* **ASSIGNMENT**:
Give every entry again, unchanged, and leave its images out.
BEGIN INFORMATION GIVEN
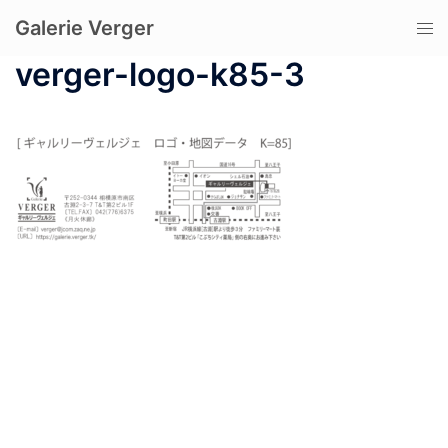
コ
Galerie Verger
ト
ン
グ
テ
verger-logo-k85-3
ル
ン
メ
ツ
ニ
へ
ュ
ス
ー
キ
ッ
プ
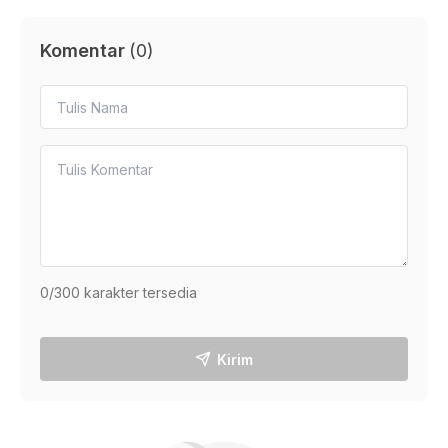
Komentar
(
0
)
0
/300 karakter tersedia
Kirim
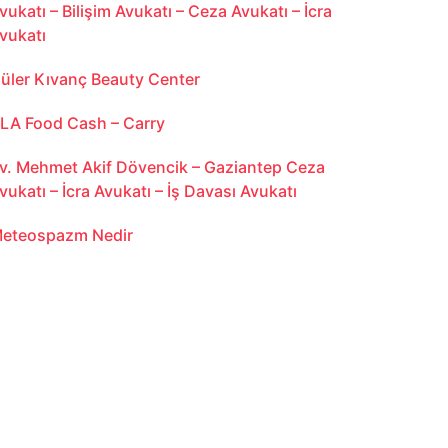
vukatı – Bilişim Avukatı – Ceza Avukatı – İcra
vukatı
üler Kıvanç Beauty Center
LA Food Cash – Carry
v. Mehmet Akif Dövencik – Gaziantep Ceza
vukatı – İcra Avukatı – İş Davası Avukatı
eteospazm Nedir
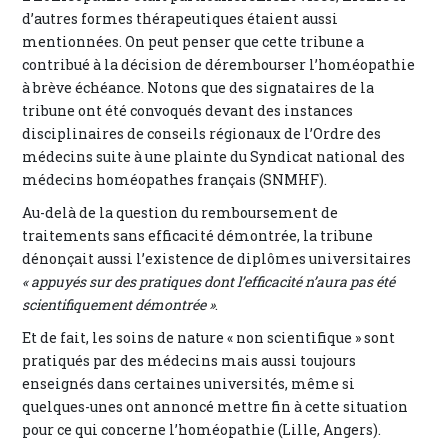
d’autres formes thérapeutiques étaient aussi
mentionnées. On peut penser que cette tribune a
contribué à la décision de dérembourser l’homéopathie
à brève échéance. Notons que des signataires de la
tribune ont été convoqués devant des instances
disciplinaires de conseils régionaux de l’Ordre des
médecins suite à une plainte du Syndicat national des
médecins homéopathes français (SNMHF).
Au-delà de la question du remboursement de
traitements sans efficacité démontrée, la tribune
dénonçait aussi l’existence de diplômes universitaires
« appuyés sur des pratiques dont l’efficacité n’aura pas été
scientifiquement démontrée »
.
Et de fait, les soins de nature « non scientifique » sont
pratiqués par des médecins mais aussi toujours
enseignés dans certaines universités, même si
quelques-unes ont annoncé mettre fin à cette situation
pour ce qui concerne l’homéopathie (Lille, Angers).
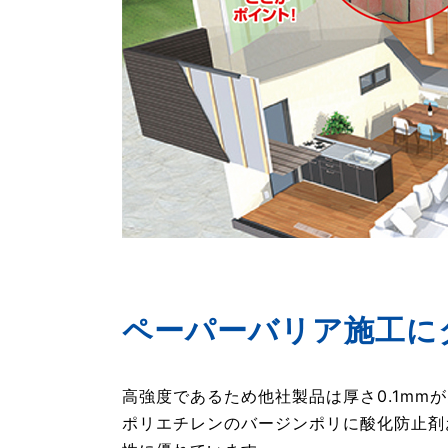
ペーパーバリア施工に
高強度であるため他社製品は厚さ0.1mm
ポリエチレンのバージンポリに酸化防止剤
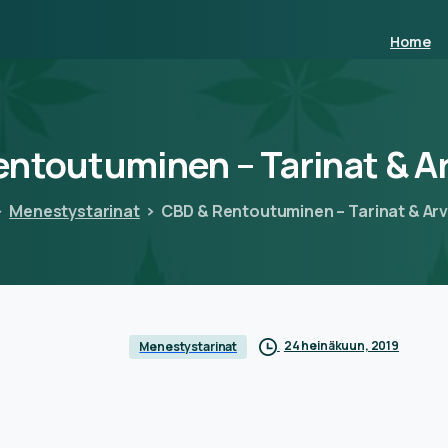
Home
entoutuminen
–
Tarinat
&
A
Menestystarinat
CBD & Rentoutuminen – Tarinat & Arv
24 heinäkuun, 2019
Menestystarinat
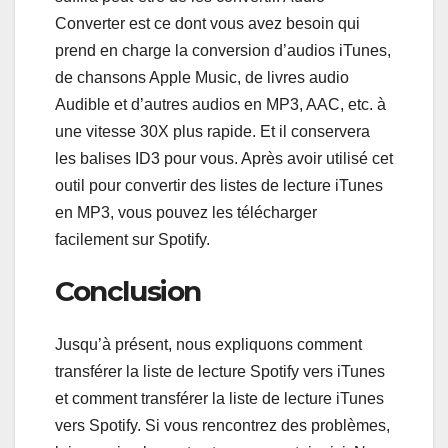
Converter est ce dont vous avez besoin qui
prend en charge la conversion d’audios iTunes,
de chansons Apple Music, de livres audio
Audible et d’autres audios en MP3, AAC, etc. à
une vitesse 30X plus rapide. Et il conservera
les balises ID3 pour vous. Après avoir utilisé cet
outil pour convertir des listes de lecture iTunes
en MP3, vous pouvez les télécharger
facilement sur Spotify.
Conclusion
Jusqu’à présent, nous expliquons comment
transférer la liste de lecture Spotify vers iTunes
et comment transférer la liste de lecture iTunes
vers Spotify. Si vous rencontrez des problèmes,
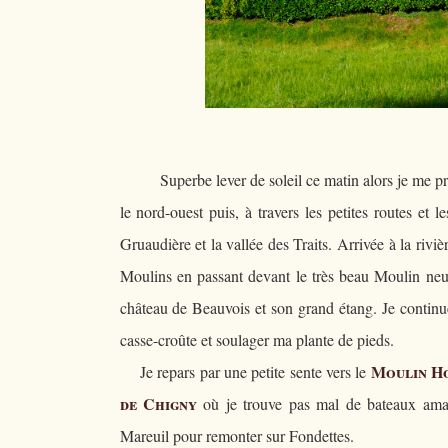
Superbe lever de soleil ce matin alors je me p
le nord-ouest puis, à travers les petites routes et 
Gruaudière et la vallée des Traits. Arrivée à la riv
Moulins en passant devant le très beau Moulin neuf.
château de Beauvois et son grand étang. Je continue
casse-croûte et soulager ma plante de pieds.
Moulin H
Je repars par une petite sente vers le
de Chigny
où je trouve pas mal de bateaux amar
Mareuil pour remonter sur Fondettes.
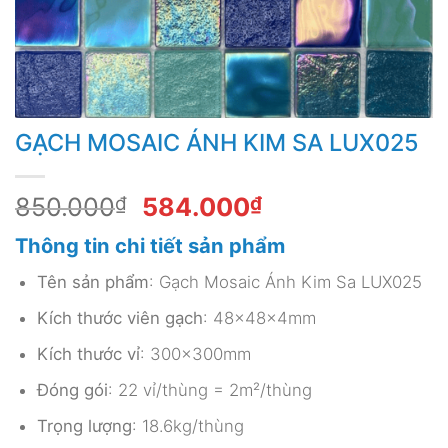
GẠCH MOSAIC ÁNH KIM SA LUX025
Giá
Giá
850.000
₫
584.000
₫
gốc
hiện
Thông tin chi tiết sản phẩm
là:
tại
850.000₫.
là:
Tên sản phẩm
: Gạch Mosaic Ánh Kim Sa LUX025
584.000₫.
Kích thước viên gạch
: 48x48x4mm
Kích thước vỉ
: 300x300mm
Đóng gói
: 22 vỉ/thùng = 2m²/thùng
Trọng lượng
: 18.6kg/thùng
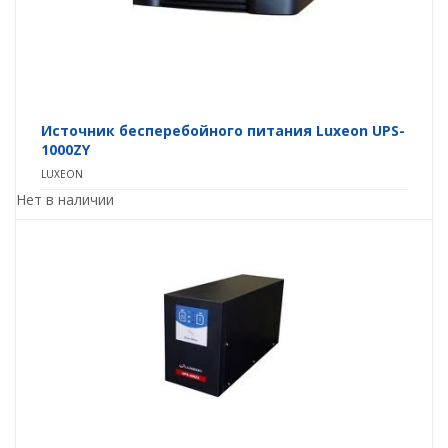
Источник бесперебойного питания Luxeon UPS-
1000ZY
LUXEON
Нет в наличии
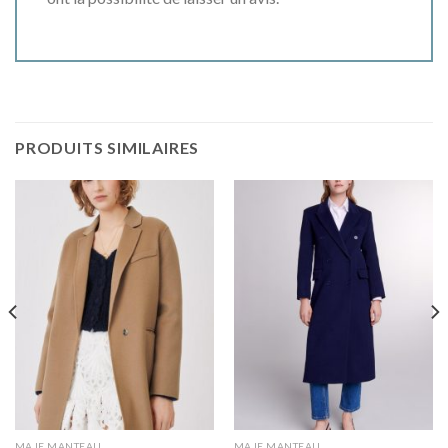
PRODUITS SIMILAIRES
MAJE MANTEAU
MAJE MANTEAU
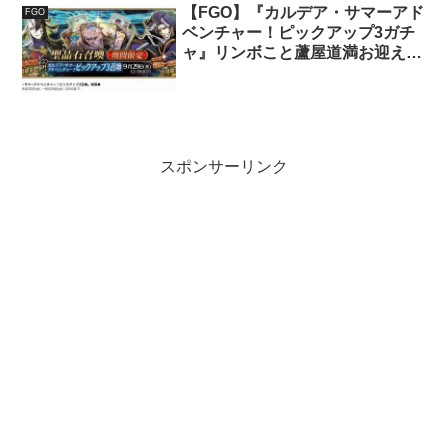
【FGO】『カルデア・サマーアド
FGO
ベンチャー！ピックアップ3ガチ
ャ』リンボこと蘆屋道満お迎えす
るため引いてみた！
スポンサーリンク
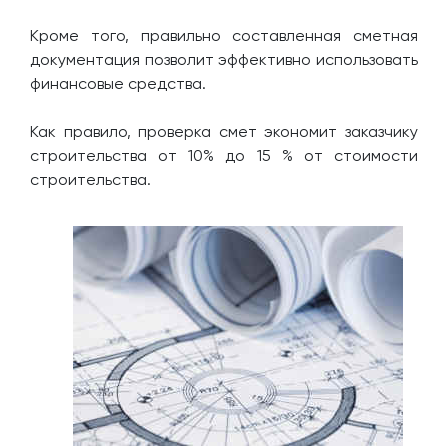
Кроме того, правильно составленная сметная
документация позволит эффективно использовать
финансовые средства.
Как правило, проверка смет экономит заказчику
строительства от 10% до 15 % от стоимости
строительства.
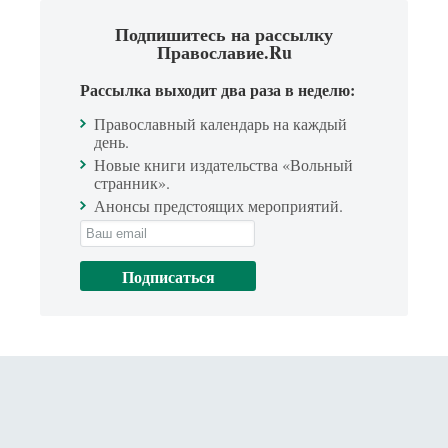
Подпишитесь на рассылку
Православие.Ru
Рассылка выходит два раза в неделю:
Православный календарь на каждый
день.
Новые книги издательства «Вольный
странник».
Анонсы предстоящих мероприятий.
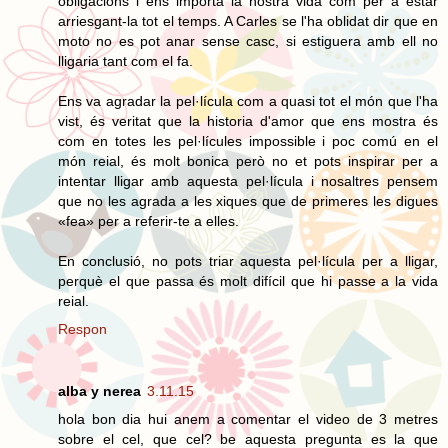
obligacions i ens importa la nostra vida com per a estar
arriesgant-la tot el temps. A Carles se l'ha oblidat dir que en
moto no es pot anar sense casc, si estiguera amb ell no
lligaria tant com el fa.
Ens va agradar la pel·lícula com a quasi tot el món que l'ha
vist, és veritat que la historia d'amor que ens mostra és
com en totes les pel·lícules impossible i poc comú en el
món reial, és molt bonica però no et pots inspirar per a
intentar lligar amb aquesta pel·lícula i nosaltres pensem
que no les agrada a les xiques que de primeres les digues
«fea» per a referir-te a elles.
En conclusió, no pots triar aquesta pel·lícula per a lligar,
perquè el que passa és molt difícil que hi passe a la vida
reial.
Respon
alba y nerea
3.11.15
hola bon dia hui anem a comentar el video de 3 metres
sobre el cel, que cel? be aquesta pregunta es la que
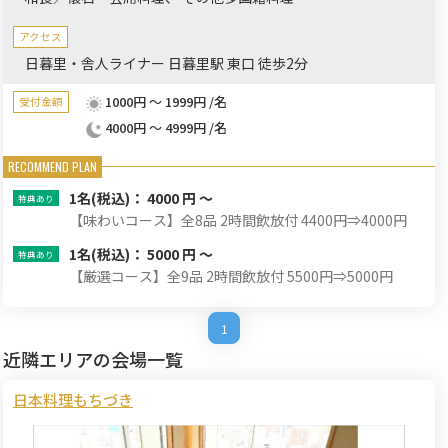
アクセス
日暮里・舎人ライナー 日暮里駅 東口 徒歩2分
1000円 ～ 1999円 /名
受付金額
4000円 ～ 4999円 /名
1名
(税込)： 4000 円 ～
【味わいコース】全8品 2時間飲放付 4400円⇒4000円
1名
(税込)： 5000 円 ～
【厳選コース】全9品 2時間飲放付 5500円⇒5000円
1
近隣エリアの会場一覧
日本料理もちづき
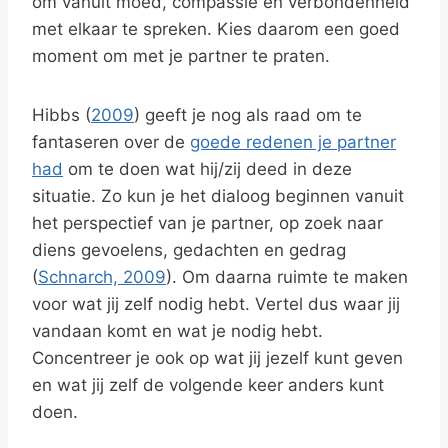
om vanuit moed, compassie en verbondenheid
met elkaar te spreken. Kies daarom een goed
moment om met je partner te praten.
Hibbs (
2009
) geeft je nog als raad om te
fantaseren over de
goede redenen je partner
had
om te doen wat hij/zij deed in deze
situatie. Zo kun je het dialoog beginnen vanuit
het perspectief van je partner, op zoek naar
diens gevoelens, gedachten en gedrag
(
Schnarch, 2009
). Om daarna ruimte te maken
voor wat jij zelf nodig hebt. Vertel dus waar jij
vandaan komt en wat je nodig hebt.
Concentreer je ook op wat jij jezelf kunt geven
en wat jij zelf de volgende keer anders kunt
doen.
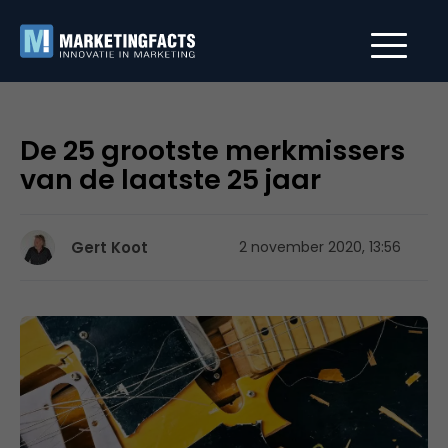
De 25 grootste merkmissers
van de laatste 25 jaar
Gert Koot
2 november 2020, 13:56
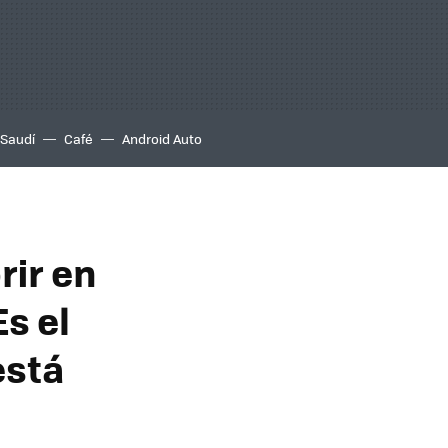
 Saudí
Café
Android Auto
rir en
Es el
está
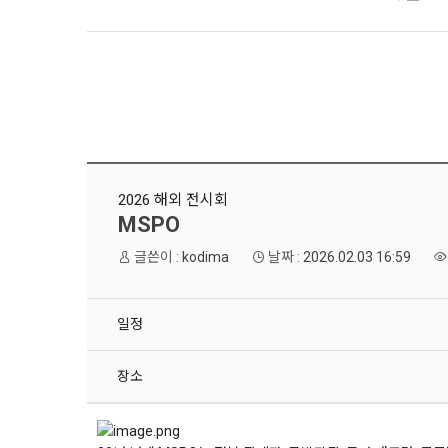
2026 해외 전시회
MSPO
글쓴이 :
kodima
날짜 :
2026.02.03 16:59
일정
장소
END INFORMATION GIVEN
* **RESPONSE TO THIS TASK**:
コ
Galerie Verger
ト
ン
グ
テ
verger-logo-k85-3
ル
ン
メ
ツ
ニ
へ
ュ
ス
ー
キ
ッ
プ
Komentar
(
0
)
0
/300 karakter tersedia
Kirim
vukatı – Bilişim Avukatı – Ceza Avukatı – İcra
vukatı
üler Kıvanç Beauty Center
LA Food Cash – Carry
v. Mehmet Akif Dövencik – Gaziantep Ceza
vukatı – İcra Avukatı – İş Davası Avukatı
eteospazm Nedir
d’autres formes thérapeutiques étaient aussi
mentionnées. On peut penser que cette tribune a
contribué à la décision de dérembourser l’homéopathie
à brève échéance. Notons que des signataires de la
tribune ont été convoqués devant des instances
disciplinaires de conseils régionaux de l’Ordre des
médecins suite à une plainte du Syndicat national des
médecins homéopathes français (SNMHF).
Au-delà de la question du remboursement de
traitements sans efficacité démontrée, la tribune
dénonçait aussi l’existence de diplômes universitaires
« appuyés sur des pratiques dont l’efficacité n’aura pas été
scientifiquement démontrée »
.
Et de fait, les soins de nature « non scientifique » sont
pratiqués par des médecins mais aussi toujours
enseignés dans certaines universités, même si
quelques-unes ont annoncé mettre fin à cette situation
pour ce qui concerne l’homéopathie (Lille, Angers).
ペーパーバリア施工に
高強度であるため他社製品は厚さ0.1mm
ポリエチレンのバージンポリに酸化防止剤
Home
entoutuminen
–
Tarinat
&
A
Menestystarinat
CBD & Rentoutuminen – Tarinat & Arv
24 heinäkuun, 2019
Menestystarinat
Converter est ce dont vous avez besoin qui
prend en charge la conversion d’audios iTunes,
de chansons Apple Music, de livres audio
Audible et d’autres audios en MP3, AAC, etc. à
une vitesse 30X plus rapide. Et il conservera
les balises ID3 pour vous. Après avoir utilisé cet
outil pour convertir des listes de lecture iTunes
en MP3, vous pouvez les télécharger
facilement sur Spotify.
Conclusion
Jusqu’à présent, nous expliquons comment
transférer la liste de lecture Spotify vers iTunes
et comment transférer la liste de lecture iTunes
vers Spotify. Si vous rencontrez des problèmes,
Superbe lever de soleil ce matin alors je me p
le nord-ouest puis, à travers les petites routes et 
Gruaudière et la vallée des Traits. Arrivée à la riv
Moulins en passant devant le très beau Moulin neuf.
château de Beauvois et son grand étang. Je continue
casse-croûte et soulager ma plante de pieds.
Moulin H
Je repars par une petite sente vers le
de Chigny
où je trouve pas mal de bateaux amar
Mareuil pour remonter sur Fondettes.
GẠCH MOSAIC ÁNH KIM SA LUX025
Giá
Giá
850.000
₫
584.000
₫
gốc
hiện
Thông tin chi tiết sản phẩm
là:
tại
850.000₫.
là:
Tên sản phẩm
: Gạch Mosaic Ánh Kim Sa LUX025
584.000₫.
Kích thước viên gạch
: 48x48x4mm
Kích thước vỉ
: 300x300mm
Đóng gói
: 22 vỉ/thùng = 2m²/thùng
Trọng lượng
: 18.6kg/thùng
Источник бесперебойного питания Luxeon UPS-
1000ZY
LUXEON
Нет в наличии
PRODUITS SIMILAIRES
MAJE MANTEAU
MAJE MANTEAU
【FGO】『カルデア・サマーアド
FGO
ベンチャー！ピックアップ3ガチ
ャ』リンボこと蘆屋道満お迎えす
るため引いてみた！
スポンサーリンク
Кроме того, правильно составленная сметная
документация позволит эффективно использовать
финансовые средства.
Как правило, проверка смет экономит заказчику
строительства от 10% до 15 % от стоимости
строительства.
Подпишитесь на рассылку
Православие.Ru
Рассылка выходит два раза в неделю:
Православный календарь на каждый
день.
Новые книги издательства «Вольный
странник».
Анонсы предстоящих мероприятий.
obligacions i ens importa la nostra vida com per a estar
arriesgant-la tot el temps. A Carles se l'ha oblidat dir que en
moto no es pot anar sense casc, si estiguera amb ell no
lligaria tant com el fa.
Ens va agradar la pel·lícula com a quasi tot el món que l'ha
vist, és veritat que la historia d'amor que ens mostra és
com en totes les pel·lícules impossible i poc comú en el
món reial, és molt bonica però no et pots inspirar per a
intentar lligar amb aquesta pel·lícula i nosaltres pensem
que no les agrada a les xiques que de primeres les digues
«fea» per a referir-te a elles.
En conclusió, no pots triar aquesta pel·lícula per a lligar,
perquè el que passa és molt difícil que hi passe a la vida
reial.
Respon
alba y nerea
3.11.15
hola bon dia hui anem a comentar el video de 3 metres
sobre el cel, que cel? be aquesta pregunta es la que
アクセス
日暮里・舎人ライナー 日暮里駅 東口 徒歩2分
1000円 ～ 1999円 /名
受付金額
4000円 ～ 4999円 /名
1名
(税込)： 4000 円 ～
【味わいコース】全8品 2時間飲放付 4400円⇒4000円
1名
(税込)： 5000 円 ～
【厳選コース】全9品 2時間飲放付 5500円⇒5000円
1
近隣エリアの会場一覧
日本料理もちづき
om vanuit moed, compassie en verbondenheid
met elkaar te spreken. Kies daarom een goed
moment om met je partner te praten.
Hibbs (
2009
) geeft je nog als raad om te
fantaseren over de
goede redenen je partner
had
om te doen wat hij/zij deed in deze
situatie. Zo kun je het dialoog beginnen vanuit
het perspectief van je partner, op zoek naar
diens gevoelens, gedachten en gedrag
(
Schnarch, 2009
). Om daarna ruimte te maken
voor wat jij zelf nodig hebt. Vertel dus waar jij
vandaan komt en wat je nodig hebt.
Concentreer je ook op wat jij jezelf kunt geven
en wat jij zelf de volgende keer anders kunt
doen.
De 25 grootste merkmissers
van de laatste 25 jaar
Gert Koot
2 november 2020, 13:56
 Saudí
Café
Android Auto
rir en
Es el
está
2026 해외 전시회
MSPO
글쓴이 :
kodima
날짜 :
2026.02.03 16:59
일정
장소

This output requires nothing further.